- Prompt
Text in the records must be reproduced exactly, and pictures must be skipped.

--- Material shown Enclosed Below ---

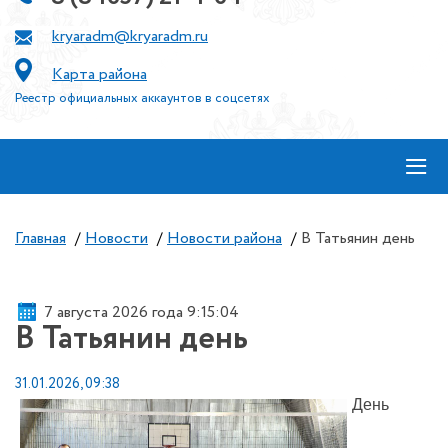
kryaradm@kryaradm.ru
Карта района
Реестр официальных аккаунтов в соцсетях
≡
Главная
/
Новости
/
Новости района
/
В Татьянин день
7 августа 2026 года 9:15:04
В Татьянин день
31.01.2026, 09:38
День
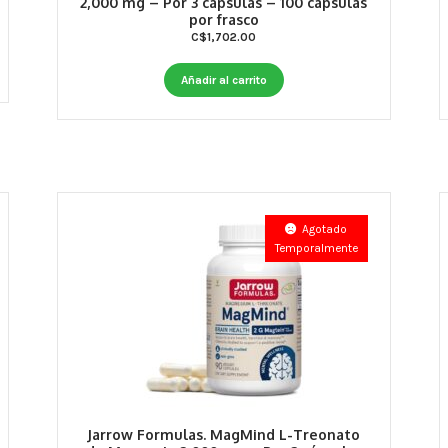
2,000 mg – Por 3 cápsulas – 100 cápsulas
por frasco
C$
1,702.00
Añadir al carrito
Agotado
Temporalmente
Jarrow Formulas. MagMind L-Treonato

--- End of Enclosed Material shown ---

- Problem solution
kryaradm@kryaradm.ru
Карта района
Реестр официальных аккаунтов в соцсетях
≡
Главная
/
Новости
/
Новости района
/
В Татьянин день
7 августа 2026 года 9:15:04
В Татьянин день
31.01.2026, 09:38
День
2,000 mg – Por 3 cápsulas – 100 cápsulas
por frasco
C$
1,702.00
Añadir al carrito
Agotado
Temporalmente
Jarrow Formulas. MagMind L-Treonato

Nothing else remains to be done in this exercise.